The Proffers would learn of his tenderheartedness and vulnerability as well as their contraries: his insolence, arrogance, boorishness. Teasley writes, “I am reminded of what Mayakovsky’s friends said about him—that he had no skin.” Brodsky lived in a world of absolutes, and his animosities could be adamantine. In Leningrad, speaking of America, he had insisted that the Black Power movement should be crushed, student protesters beaten by the police, and Vietnam turned into a parking lot. Time would modify these judgments, but it wouldn’t eliminate the thinking behind them: Brodsky arrived in the West with a Soviet template and continued to apply it to the world around him.
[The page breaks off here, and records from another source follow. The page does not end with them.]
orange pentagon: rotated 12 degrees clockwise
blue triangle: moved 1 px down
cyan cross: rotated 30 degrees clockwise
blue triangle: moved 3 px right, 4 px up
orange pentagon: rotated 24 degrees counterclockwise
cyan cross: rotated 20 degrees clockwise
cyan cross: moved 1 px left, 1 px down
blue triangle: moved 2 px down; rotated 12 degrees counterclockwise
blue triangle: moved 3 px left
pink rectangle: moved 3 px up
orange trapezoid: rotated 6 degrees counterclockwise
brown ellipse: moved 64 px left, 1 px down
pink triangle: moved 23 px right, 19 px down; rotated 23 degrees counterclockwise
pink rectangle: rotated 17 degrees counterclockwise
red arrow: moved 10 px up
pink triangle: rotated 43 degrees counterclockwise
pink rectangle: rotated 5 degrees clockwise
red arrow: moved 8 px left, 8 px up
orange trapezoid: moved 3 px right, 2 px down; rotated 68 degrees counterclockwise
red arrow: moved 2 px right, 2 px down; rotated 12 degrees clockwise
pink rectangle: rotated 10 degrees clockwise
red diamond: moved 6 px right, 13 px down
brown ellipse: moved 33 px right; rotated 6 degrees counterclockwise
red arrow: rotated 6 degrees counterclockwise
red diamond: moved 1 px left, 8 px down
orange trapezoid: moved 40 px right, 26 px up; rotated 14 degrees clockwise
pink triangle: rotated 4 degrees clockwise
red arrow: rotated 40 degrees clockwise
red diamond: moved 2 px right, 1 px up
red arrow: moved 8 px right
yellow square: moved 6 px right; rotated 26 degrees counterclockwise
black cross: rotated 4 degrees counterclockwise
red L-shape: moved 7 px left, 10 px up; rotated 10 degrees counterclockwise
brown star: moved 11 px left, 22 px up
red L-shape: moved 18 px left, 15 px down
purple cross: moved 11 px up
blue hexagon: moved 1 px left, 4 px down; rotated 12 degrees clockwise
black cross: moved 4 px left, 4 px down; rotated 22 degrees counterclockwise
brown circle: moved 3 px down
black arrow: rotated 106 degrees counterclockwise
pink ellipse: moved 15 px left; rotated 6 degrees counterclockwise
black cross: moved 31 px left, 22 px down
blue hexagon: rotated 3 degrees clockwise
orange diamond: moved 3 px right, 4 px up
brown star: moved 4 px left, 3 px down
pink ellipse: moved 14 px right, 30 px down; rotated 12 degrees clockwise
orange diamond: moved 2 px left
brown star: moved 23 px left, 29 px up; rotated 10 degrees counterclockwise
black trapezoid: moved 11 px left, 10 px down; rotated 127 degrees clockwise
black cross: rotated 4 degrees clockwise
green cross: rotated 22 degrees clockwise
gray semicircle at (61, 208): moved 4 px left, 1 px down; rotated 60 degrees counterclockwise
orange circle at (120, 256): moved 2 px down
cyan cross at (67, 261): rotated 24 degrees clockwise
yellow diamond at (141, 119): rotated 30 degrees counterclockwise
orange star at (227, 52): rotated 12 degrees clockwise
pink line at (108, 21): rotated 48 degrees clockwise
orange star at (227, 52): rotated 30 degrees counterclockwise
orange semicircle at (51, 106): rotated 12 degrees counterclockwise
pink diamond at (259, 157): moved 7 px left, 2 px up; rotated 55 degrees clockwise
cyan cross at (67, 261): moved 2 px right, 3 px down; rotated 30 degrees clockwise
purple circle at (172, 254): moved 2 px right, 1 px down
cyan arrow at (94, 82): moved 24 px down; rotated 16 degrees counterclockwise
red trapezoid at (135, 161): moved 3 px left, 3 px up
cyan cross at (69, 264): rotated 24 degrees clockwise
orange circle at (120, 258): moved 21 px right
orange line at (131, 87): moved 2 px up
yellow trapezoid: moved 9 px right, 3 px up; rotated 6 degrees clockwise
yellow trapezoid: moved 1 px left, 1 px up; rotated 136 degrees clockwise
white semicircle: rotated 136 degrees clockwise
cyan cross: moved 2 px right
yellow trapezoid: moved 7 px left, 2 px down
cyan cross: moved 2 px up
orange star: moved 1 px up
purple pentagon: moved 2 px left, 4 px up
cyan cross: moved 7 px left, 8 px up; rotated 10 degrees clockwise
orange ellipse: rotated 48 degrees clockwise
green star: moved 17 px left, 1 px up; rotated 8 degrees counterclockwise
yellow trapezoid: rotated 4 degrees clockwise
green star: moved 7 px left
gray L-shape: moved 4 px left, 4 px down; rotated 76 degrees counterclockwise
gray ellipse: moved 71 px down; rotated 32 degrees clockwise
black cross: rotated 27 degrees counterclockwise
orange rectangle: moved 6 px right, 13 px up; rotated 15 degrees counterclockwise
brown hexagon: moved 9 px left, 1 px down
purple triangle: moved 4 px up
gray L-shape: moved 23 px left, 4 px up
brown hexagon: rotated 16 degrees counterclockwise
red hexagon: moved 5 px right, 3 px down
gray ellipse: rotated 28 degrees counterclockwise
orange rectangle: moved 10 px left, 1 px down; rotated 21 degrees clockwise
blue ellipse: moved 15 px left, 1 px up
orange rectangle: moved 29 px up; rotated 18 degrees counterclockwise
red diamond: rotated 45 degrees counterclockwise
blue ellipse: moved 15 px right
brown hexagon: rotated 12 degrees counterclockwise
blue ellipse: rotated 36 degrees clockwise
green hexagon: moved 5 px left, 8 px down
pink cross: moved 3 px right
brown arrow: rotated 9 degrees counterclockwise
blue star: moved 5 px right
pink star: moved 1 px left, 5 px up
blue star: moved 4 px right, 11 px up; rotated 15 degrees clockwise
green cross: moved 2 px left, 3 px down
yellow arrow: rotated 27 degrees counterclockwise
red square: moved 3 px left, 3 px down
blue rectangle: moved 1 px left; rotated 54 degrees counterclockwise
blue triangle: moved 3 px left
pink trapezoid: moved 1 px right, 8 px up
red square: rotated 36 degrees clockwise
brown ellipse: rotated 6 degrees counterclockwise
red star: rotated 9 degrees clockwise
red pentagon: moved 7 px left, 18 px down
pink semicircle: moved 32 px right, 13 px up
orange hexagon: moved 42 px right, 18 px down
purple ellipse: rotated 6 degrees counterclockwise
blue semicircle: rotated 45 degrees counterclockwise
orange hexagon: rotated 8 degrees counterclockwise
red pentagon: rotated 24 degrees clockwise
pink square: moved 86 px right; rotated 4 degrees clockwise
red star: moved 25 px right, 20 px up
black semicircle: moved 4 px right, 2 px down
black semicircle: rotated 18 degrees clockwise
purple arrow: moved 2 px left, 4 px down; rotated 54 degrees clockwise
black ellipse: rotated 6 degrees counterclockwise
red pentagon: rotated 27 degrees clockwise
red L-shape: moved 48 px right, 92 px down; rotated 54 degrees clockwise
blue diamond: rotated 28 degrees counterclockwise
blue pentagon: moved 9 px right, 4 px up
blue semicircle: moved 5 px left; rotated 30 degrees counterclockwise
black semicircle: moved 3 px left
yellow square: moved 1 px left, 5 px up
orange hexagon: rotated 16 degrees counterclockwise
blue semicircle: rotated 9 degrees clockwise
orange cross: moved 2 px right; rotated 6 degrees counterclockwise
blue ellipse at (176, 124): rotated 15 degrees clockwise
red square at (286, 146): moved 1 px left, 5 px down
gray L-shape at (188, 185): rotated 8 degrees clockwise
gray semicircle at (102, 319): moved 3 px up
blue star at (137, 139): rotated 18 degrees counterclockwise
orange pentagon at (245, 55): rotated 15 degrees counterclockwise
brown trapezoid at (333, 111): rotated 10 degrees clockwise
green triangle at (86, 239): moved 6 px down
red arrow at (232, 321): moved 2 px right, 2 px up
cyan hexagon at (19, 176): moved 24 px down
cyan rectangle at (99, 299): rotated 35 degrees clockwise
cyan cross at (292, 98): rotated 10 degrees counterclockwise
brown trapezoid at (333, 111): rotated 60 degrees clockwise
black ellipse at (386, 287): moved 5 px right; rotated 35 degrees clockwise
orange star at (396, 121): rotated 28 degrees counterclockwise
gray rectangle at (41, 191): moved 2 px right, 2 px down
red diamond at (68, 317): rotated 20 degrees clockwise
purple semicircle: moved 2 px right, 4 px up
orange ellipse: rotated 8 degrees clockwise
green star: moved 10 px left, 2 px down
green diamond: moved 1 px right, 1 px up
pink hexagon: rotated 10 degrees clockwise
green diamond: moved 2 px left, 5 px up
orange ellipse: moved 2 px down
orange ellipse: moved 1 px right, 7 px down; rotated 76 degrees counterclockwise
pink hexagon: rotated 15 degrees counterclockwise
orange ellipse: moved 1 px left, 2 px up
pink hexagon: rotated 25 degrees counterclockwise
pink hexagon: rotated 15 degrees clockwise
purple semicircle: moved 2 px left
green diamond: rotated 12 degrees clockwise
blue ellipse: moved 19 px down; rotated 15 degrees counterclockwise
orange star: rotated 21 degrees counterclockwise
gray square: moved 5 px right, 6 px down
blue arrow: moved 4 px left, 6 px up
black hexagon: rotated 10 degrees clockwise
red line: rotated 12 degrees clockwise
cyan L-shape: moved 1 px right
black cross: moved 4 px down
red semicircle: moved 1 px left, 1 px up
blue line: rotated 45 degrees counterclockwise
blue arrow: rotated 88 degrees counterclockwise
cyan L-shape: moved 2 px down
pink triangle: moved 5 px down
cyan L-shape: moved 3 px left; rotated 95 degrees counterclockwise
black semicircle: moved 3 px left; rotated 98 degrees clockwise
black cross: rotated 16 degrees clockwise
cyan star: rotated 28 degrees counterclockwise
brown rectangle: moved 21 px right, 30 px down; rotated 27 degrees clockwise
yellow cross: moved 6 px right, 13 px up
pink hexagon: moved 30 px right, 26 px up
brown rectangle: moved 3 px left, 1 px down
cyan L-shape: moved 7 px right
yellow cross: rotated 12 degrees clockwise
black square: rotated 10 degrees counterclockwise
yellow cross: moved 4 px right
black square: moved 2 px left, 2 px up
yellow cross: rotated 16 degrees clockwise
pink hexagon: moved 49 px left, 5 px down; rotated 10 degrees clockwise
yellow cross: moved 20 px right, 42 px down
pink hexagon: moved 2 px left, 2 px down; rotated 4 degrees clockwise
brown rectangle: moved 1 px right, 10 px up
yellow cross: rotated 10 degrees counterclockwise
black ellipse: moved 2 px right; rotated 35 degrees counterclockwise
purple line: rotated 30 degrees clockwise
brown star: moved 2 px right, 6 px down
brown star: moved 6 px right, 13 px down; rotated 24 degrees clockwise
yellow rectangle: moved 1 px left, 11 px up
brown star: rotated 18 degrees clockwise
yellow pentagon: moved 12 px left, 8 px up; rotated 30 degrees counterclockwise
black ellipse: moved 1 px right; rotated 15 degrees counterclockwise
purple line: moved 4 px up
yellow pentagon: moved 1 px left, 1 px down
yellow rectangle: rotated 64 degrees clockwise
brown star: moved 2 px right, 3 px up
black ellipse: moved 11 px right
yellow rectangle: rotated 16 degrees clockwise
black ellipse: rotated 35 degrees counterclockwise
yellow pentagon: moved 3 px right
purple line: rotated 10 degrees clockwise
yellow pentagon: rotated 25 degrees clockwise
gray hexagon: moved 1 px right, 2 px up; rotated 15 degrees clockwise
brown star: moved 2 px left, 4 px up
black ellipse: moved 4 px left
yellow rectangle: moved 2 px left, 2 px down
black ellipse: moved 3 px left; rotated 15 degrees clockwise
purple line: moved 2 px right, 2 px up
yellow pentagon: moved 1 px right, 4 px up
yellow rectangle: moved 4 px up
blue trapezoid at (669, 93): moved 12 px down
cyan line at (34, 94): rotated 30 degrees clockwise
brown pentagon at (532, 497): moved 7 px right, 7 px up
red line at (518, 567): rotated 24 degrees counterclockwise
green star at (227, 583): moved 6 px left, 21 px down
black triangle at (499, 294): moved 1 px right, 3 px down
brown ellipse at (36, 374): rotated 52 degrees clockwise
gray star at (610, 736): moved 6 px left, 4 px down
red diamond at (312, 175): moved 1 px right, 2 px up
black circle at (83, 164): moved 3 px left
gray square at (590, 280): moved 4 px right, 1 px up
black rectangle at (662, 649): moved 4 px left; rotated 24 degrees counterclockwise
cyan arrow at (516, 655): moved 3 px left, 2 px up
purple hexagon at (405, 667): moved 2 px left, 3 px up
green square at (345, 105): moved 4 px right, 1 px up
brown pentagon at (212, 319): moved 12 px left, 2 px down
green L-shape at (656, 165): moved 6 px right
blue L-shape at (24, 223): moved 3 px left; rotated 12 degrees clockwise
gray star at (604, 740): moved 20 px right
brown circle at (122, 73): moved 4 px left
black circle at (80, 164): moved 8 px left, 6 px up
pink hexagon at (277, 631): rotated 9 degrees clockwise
He possessed a dangerous credo and a magnetic presence. “The most remarkable thing about Joseph Brodsky is his determination to live as if he were free in the eleven time zone prison that is the Soviet Union,” Teasley writes. “In revolt against the culture of ‘we,’ he will be nothing if not an individual. His code of behavior is based on his experience under totalitarian rule: a man who does not think for himself, a man who goes along with the group, is part of the evil structure itself.” Hence, he refused to consider himself a dissident—a label that would have defined him in terms of the government he loathed. “If you had fame, you had the power to affect a culture; if you had fame you were showing the Soviets what they had lost,” Teasley writes. Brodsky was determined that they know what they had lost.